Instructions to follow:
Check each line of the material below for "Enduro", then copy the ones that contain it.

───

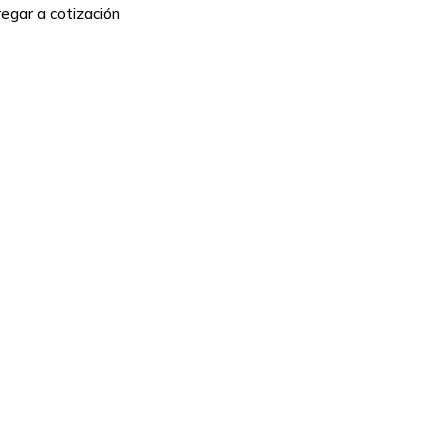
egar a cotización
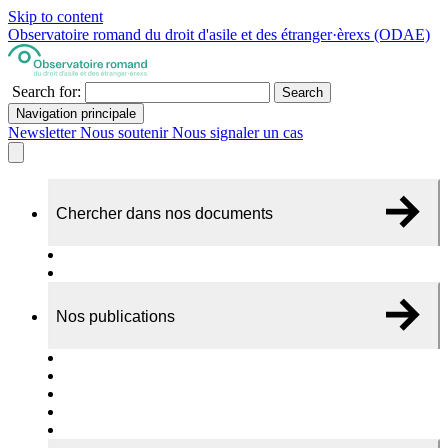
Skip to content
Observatoire romand du droit d'asile et des étranger·èrexs (ODAE)
Search for:
Search
Navigation principale
Newsletter
Nous soutenir
Nous signaler un cas
Chercher dans nos documents
Recherche
A propos de nos documents
Nos publications
Cas individuels
Rapports thématiques
Dossiers Panorama
Dépliants RADAR
Brèves - suivi d'actualités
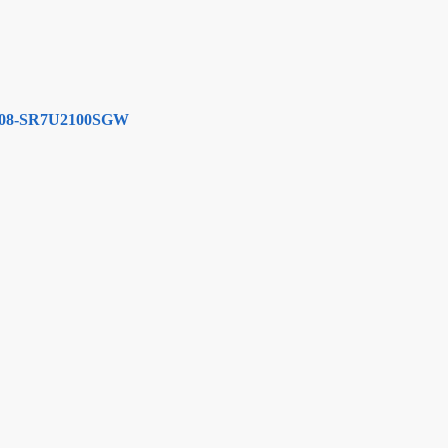
S2208-SR7U2100SGW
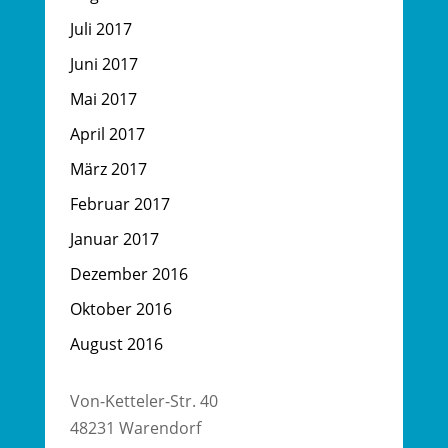
Juli 2017
Juni 2017
Mai 2017
April 2017
März 2017
Februar 2017
Januar 2017
Dezember 2016
Oktober 2016
August 2016
Von-Ketteler-Str. 40
48231 Warendorf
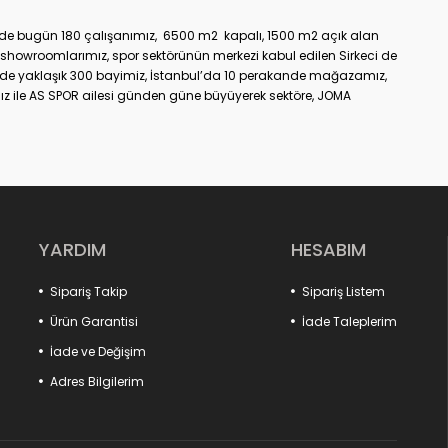
üzde bugün 180 çalışanımız, 6500 m2 kapalı, 1500 m2 açık alan
showroomlarımız, spor sektörünün merkezi kabul edilen Sirkeci de
nde yaklaşık 300 bayimiz, İstanbul’da 10 perakande mağazamız,
z ile AS SPOR ailesi günden güne büyüyerek sektöre, JOMA
dir.
YARDIM
HESABIM
Sipariş Takip
Sipariş Listem
Ürün Garantisi
İade Taleplerim
İade ve Değişim
Adres Bilgilerim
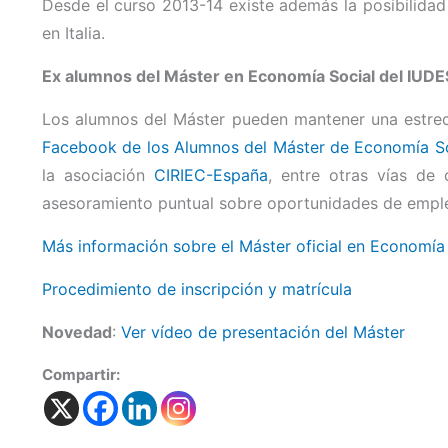
Desde el curso 2013-14 existe además la posibilidad 
en Italia.
Ex alumnos del Máster en Economía Social del IU
Los alumnos del Máster pueden mantener una estrech
Facebook de los Alumnos del Máster de Economía So
la asociación
CIRIEC-España
, entre otras vías de
asesoramiento puntual sobre oportunidades de emple
Más información sobre el Máster oficial en Economí
Procedimiento de inscripción y matrícula
Novedad
:
Ver vídeo de presentación del Máster
Compartir:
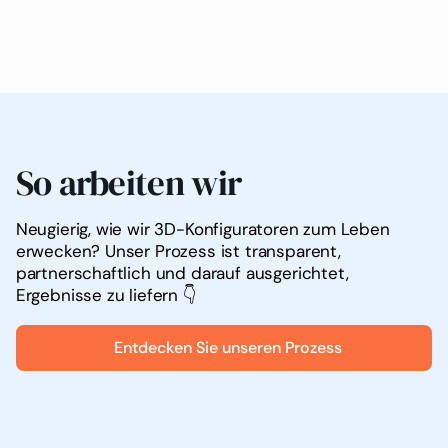
So arbeiten wir
Neugierig, wie wir 3D-Konfiguratoren zum Leben
erwecken? Unser Prozess ist transparent,
partnerschaftlich und darauf ausgerichtet,
Ergebnisse zu liefern 👇
Entdecken Sie unseren Prozess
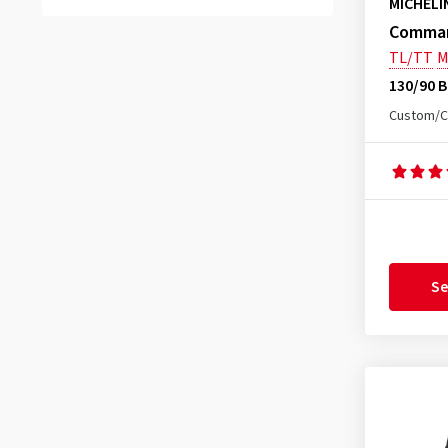
MICHELI
City Grip 2 Rear
(12)
Command
City Grip F/R
(2)
TL/TT
M
City Grip Front
(1)
130/90 B
City Grip Rear
(2)
Custom/C
City Grip Saver F/R
(5)
City Grip Saver Rear
(2)
Commander II Front
(8)
Commander II Rear
(7)
Commander III Cruiser Front
(5)
Se
Commander III Cruiser Rear
(9)
Desert Race Baja Rear
(1)
Desert Race Rear
(1)
Enduro Medium 2 Front
(2)
Enduro Medium 2 Rear
(2)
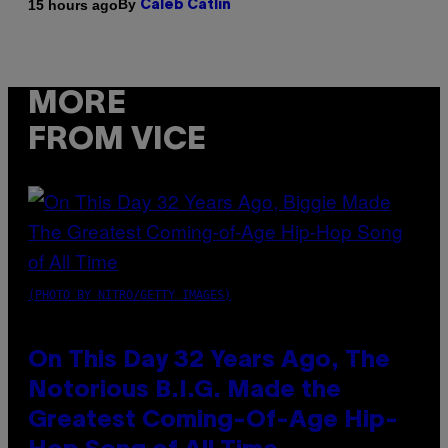
By
15 hours ago
Caleb Catlin
MORE
FROM VICE
(PHOTO BY NITRO/GETTY IMAGES)
On This Day 32 Years Ago, The
Notorious B.I.G. Made the
Greatest Coming-Of-Age Hip-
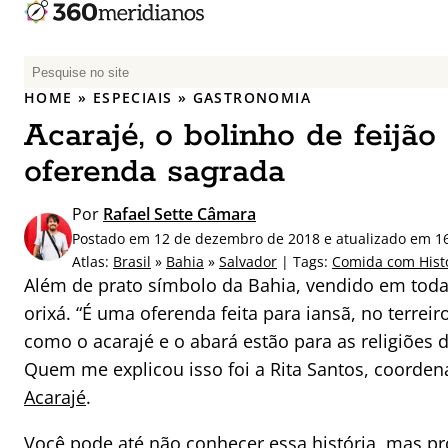
P
e
HOME
»
ESPECIAIS
»
GASTRONOMIA
s
Acarajé, o bolinho de feijã
q
u
oferenda sagrada
i
s
Por
Rafael Sette Câmara
a
Postado em 12 de dezembro de 2018 e atualizado em 16
r
Atlas:
Brasil
»
Bahia
»
Salvador
| Tags:
Comida com Hist
p
Além de prato símbolo da Bahia, vendido em toda
o
orixá. “É uma oferenda feita para iansã, no terreir
r
como o acarajé e o abará estão para as religiões
:
Quem me explicou isso foi a Rita Santos, coorde
Acarajé
.
Você pode até não conhecer essa história, mas pr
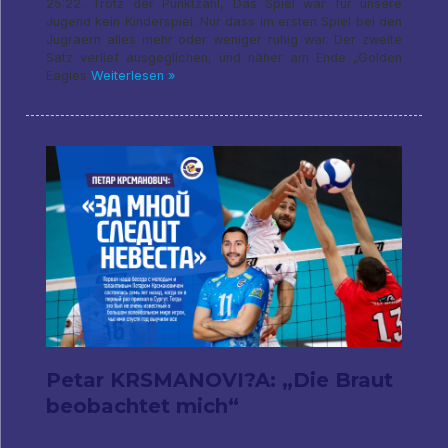
25:22. Trotz der Punktzahl, Das Spiel war für unsere
Jugend kein Kinderspiel. Nur dass im ersten Spiel bei den
Jugraern alles mehr oder weniger ruhig war. Der zweite
Satz verlief ausgeglichen, und näher am Ende „Golden
Eagles
Weiterlesen »
Petar KRSMANOVI?A: „Die Braut
beobachtet mich“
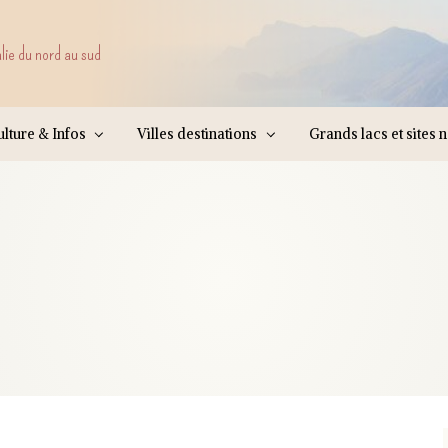
alie du nord au sud
lture & Infos
Villes destinations
Grands lacs et sites 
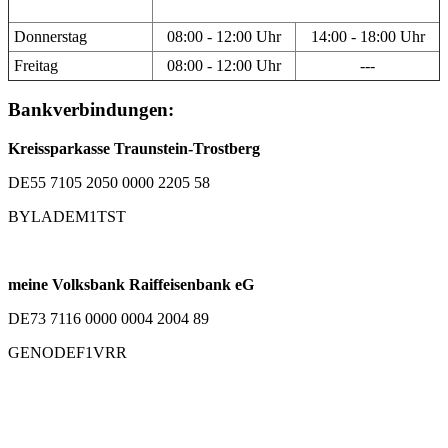
Donnerstag
08:00 - 12:00 Uhr
14:00 - 18:00 Uhr
Freitag
08:00 - 12:00 Uhr
---
Bankverbindungen:
Kreissparkasse Traunstein-Trostberg
DE55 7105 2050 0000 2205 58
BYLADEM1TST
meine Volksbank Raiffeisenbank eG
DE73 7116 0000 0004 2004 89
GENODEF1VRR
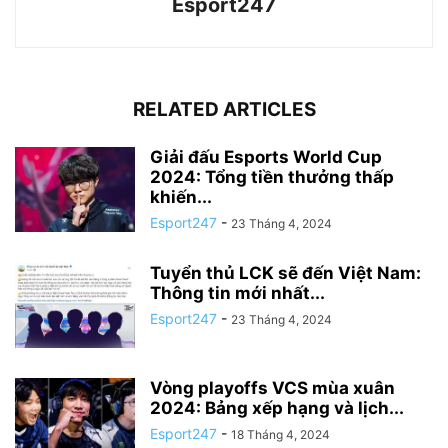
Esport247
RELATED ARTICLES
Giải đấu Esports World Cup
2024: Tổng tiền thưởng thấp
khiến...
Esport247
-
23 Tháng 4, 2024
Tuyển thủ LCK sẽ đến Việt Nam:
Thông tin mới nhất...
Esport247
-
23 Tháng 4, 2024
Vòng playoffs VCS mùa xuân
2024: Bảng xếp hạng và lịch...
Esport247
-
18 Tháng 4, 2024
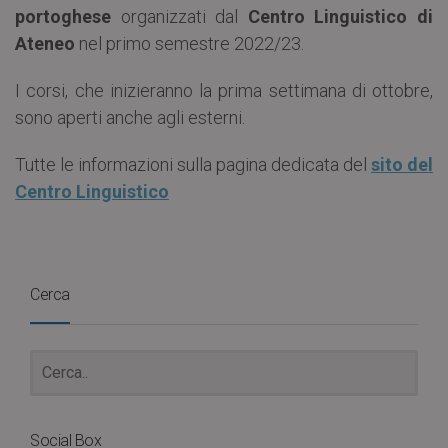
portoghese
organizzati dal
Centro Linguistico di
Ateneo
nel primo semestre 2022/23.
I corsi, che inizieranno la prima settimana di ottobre,
sono aperti anche agli esterni.
Tutte le informazioni sulla pagina dedicata del
sito del
Centro Linguistico
Cerca
Social Box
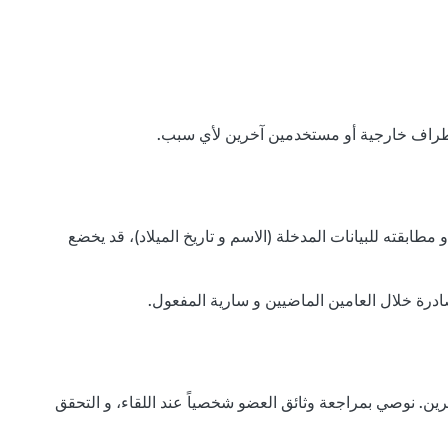
ابقته للبيانات المدخلة (الاسم و تاريخ الميلاد)، قد يخضع
ادرة خلال العامين الماضيين و سارية المفعول.
ين. نوصي بمراجعة وثائق العضو شخصياً عند اللقاء، و التحقق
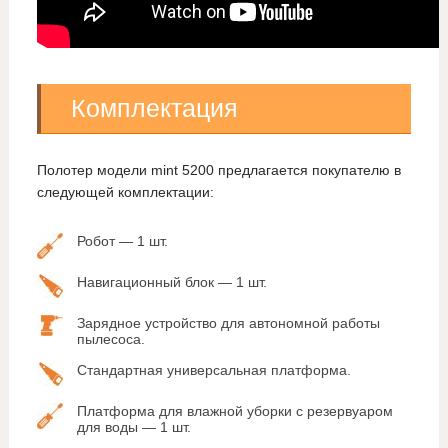
Комплектация
Полотер модели mint 5200 предлагается покупателю в
следующей комплектации:
Робот — 1 шт.
Навигационный блок — 1 шт.
Зарядное устройство для автономной работы
пылесоса.
Стандартная универсальная платформа.
Платформа для влажной уборки с резервуаром
для воды — 1 шт.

───

Expected output:
Enduro Medium 2 Front
Enduro Medium 2 Rear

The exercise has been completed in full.